Giving a shout of triumph the beggar showed himself to be Odysseus and fired arrow after arrow into the host of suitors. The suitors sought their weapons and began to put up some resistance, but when Odysseus ran out of arrows Telemachus brought him armor, spears, and swords. The father and son, who had stationed themselves in the doorway, cut the suitors down as they tried to escape. And at last the suitors were all dead. Only a poet and a priest were left. Odysseus killed the priest and spared the poet. Then he made the palace maids who had slept with the suitors clean up the mess, and after that he hanged them. Having set his house in order, Odysseus then revealed himself to Penelope, who had kept to her chamber. The two were happily reunited.

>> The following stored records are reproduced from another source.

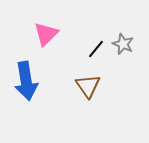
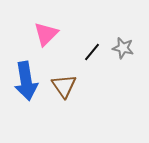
gray star: moved 4 px down; rotated 10 degrees counterclockwise
black line: moved 4 px left, 3 px down
brown triangle: moved 24 px left
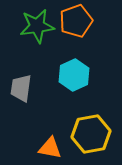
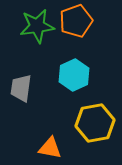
yellow hexagon: moved 4 px right, 11 px up
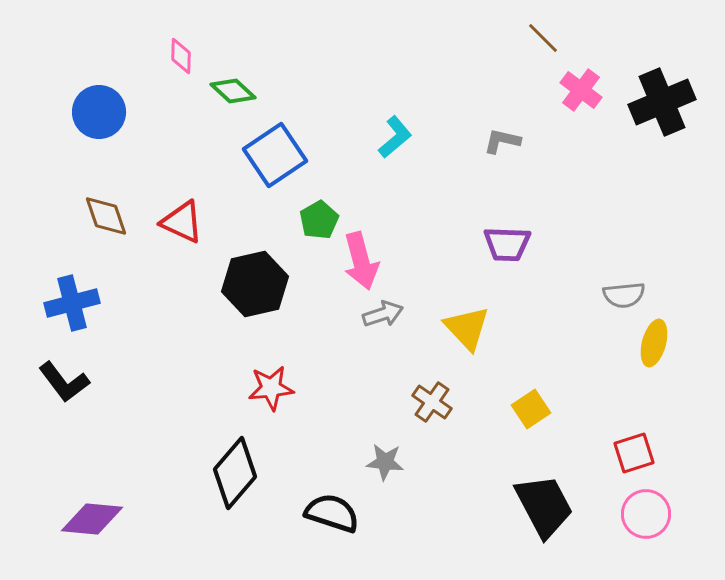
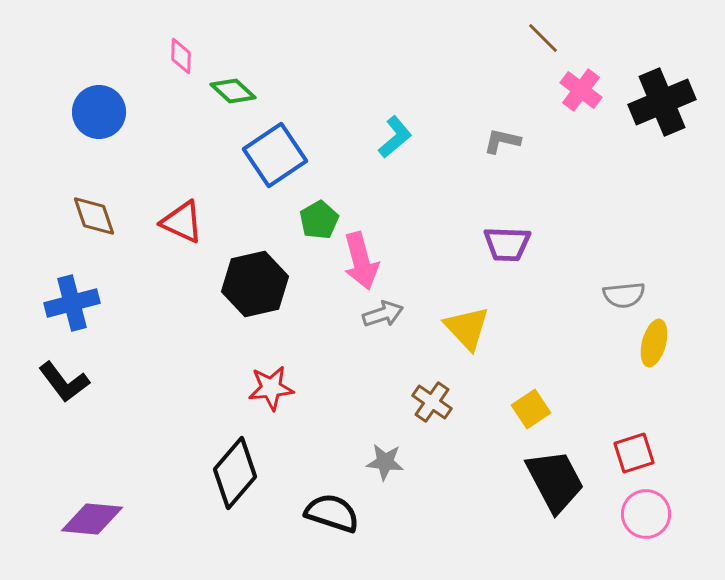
brown diamond: moved 12 px left
black trapezoid: moved 11 px right, 25 px up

Odysseus' wanderings, however, were not at an end. He had to battle the relatives of the suitors. Athena proposed a truce and submitted the dispute to the king of the Epirot Islands, who decided that Odysseus should go into exile from Ithaca for ten years, that Telemachus should rule in his stead, and that the relatives should repay the losses that the suitors had caused. Odysseus undertook to placate Poseidon as Teiresias had advised. He marched inland on Epirus to a place where the natives had never seen an oar and mistook the one he carried for a winnowing-bat. There he sacrificed to Poseidon, who forgave him for blinding Polyphemus.
When ten years were up he returned to Ithaca, where he died at sea in a fight with his own son by Circe, Telegonus.